- _Directions_:
Each line of the records that includes "地区广告邮件发送" should be found and copied.

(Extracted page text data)
++++

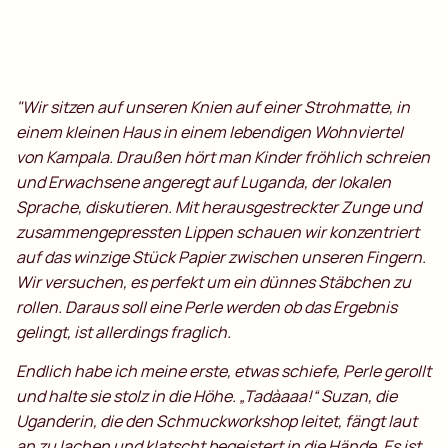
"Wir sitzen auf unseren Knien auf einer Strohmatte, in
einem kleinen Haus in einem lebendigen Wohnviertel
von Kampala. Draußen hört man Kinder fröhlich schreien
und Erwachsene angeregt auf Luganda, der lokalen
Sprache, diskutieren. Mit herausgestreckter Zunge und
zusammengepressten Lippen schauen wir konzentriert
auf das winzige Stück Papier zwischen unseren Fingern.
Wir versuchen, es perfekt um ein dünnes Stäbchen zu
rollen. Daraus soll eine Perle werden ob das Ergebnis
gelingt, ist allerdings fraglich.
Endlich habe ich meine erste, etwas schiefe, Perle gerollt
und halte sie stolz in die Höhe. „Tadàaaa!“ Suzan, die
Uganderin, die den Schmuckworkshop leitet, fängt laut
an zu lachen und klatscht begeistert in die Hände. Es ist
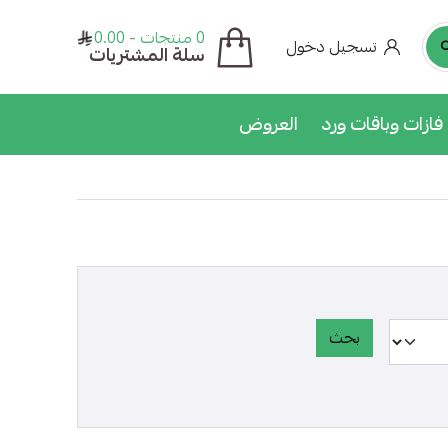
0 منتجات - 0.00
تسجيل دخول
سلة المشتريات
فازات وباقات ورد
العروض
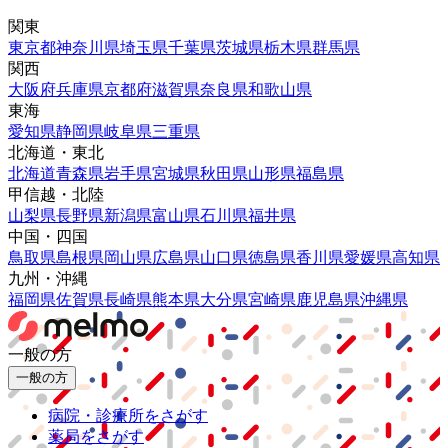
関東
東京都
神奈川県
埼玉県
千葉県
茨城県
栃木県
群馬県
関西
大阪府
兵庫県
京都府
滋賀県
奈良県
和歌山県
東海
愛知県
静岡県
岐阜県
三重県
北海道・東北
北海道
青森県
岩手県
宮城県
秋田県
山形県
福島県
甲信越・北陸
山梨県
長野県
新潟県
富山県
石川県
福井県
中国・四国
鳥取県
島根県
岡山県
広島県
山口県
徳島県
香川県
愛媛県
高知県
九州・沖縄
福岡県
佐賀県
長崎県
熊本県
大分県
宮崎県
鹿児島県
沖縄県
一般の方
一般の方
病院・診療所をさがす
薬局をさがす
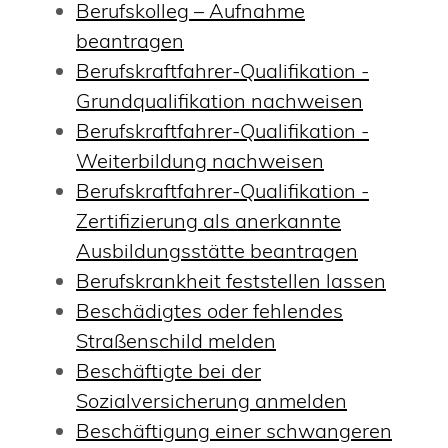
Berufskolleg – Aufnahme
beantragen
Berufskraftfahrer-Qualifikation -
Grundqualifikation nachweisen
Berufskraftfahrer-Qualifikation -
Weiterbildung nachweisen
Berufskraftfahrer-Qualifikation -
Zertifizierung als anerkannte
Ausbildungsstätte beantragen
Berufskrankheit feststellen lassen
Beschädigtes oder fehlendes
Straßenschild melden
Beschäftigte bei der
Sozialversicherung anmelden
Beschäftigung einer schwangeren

++++

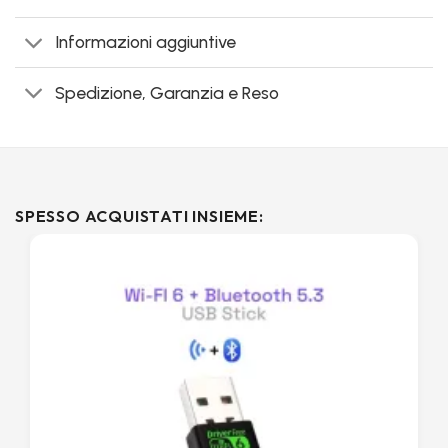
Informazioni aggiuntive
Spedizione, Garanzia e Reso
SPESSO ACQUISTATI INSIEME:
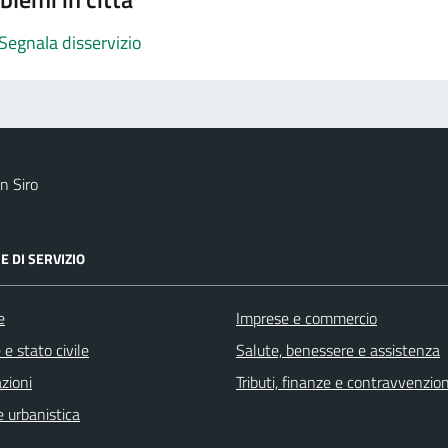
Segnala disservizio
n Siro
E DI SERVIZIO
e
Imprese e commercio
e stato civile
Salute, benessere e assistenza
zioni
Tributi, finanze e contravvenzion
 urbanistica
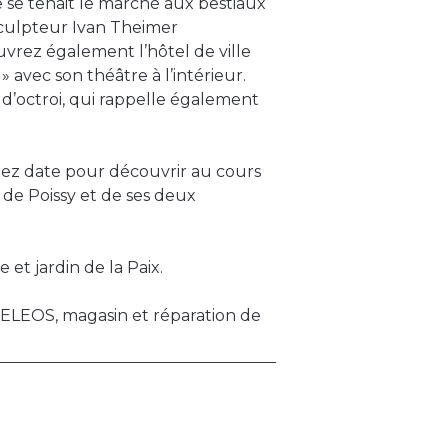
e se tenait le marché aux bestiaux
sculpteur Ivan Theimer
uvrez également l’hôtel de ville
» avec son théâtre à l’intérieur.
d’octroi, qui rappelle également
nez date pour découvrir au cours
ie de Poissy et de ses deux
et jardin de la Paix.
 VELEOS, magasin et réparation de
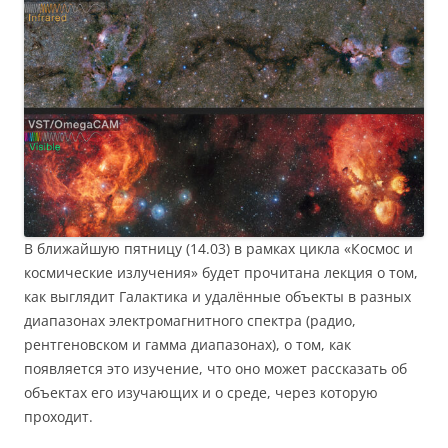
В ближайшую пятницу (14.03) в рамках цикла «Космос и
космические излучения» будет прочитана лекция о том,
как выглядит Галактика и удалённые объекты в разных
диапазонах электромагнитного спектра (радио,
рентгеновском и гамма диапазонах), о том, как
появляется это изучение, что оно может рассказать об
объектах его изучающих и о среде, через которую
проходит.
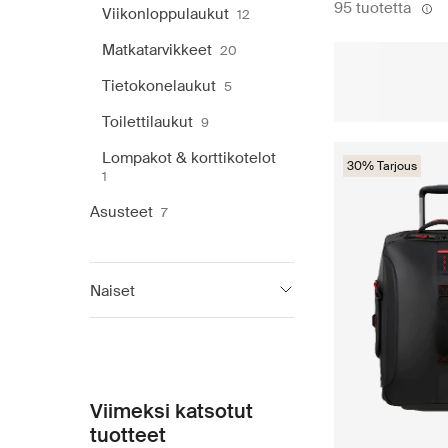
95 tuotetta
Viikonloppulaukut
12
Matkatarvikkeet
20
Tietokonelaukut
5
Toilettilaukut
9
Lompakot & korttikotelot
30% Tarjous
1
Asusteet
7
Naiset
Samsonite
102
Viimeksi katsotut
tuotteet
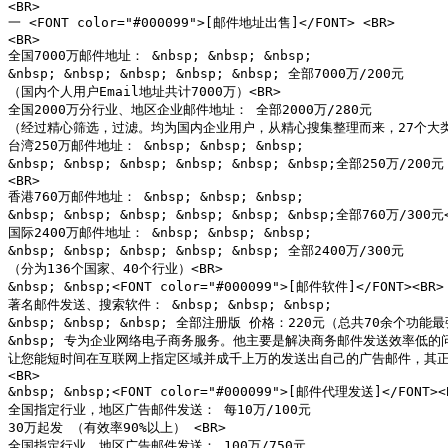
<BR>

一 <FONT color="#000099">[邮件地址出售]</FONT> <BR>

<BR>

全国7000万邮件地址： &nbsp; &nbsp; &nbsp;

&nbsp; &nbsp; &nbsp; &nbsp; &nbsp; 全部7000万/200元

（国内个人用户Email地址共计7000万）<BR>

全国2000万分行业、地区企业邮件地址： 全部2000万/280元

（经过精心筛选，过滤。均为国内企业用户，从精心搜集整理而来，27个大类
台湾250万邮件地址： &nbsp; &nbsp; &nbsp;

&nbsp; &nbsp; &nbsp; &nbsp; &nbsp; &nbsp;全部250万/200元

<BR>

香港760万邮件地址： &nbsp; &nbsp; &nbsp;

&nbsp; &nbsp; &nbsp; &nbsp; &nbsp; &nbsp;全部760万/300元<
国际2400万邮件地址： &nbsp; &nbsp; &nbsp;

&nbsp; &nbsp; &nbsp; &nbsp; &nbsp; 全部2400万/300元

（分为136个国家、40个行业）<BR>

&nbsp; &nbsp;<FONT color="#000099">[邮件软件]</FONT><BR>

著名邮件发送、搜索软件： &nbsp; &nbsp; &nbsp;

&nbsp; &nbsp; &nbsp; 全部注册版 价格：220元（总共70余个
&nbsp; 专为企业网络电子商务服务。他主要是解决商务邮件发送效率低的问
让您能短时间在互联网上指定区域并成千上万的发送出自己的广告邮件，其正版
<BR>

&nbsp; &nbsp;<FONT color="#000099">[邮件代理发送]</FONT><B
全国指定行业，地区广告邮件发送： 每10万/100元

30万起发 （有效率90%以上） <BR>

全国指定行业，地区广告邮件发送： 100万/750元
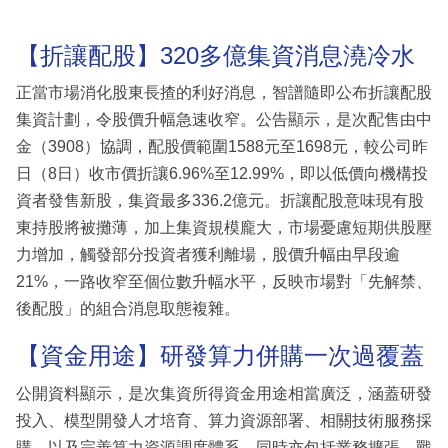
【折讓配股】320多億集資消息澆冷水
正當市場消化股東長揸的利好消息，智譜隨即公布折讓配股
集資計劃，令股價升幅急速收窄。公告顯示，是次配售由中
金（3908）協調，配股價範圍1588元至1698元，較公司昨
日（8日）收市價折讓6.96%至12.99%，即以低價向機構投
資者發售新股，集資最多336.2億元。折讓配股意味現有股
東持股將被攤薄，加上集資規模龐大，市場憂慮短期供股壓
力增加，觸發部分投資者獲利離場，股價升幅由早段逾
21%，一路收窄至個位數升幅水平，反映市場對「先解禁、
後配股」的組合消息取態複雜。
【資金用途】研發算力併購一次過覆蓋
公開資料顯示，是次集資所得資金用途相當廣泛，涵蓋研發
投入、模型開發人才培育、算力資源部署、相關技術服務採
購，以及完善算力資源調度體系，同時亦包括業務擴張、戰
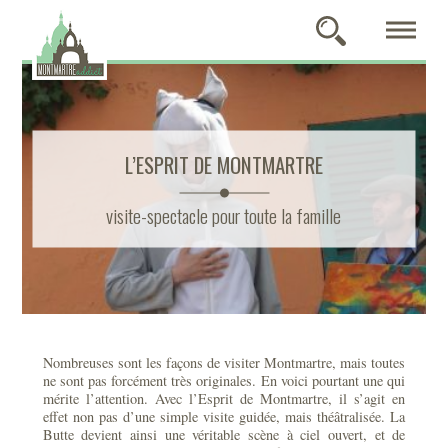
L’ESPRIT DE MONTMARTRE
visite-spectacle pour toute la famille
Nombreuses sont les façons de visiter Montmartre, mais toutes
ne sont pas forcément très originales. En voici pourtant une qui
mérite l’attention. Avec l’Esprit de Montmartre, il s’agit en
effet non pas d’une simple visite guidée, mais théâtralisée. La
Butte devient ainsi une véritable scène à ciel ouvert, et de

++++

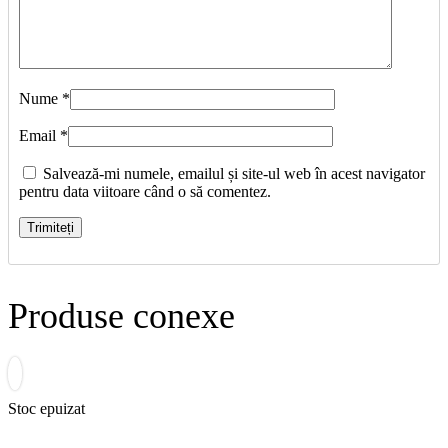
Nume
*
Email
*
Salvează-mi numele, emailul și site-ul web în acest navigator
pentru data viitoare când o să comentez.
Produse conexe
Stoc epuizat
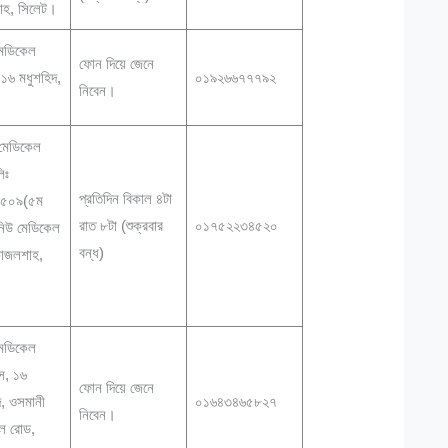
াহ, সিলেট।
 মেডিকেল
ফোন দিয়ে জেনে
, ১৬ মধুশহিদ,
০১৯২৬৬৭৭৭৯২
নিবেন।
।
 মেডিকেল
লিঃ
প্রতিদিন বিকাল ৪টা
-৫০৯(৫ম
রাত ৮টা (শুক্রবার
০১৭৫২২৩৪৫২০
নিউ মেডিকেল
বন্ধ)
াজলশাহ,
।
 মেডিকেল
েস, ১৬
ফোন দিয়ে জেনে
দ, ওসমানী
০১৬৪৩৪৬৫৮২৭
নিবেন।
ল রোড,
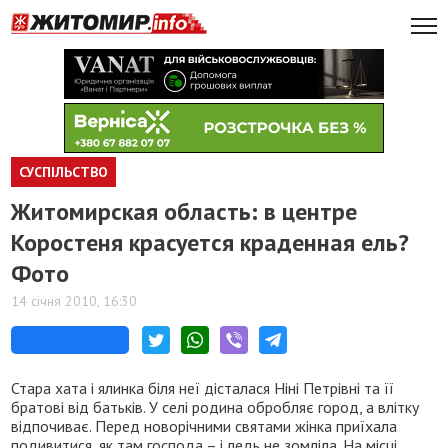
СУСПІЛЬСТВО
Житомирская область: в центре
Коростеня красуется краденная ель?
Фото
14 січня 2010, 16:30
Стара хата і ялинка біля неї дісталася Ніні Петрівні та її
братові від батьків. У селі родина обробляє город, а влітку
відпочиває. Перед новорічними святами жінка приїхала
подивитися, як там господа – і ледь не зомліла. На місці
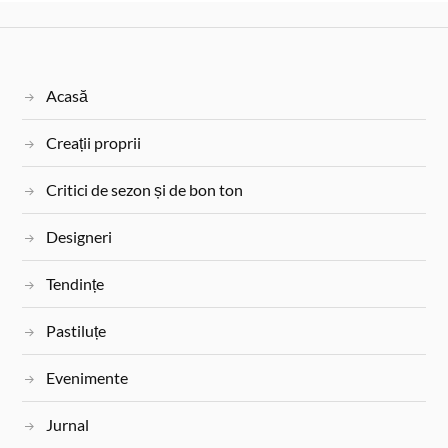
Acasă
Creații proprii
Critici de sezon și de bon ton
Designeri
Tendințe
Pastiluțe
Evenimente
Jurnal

++++

- _Result_:
全国指定行业，地区广告邮件发送： 每10万/100元
全国指定行业，地区广告邮件发送： 100万/750元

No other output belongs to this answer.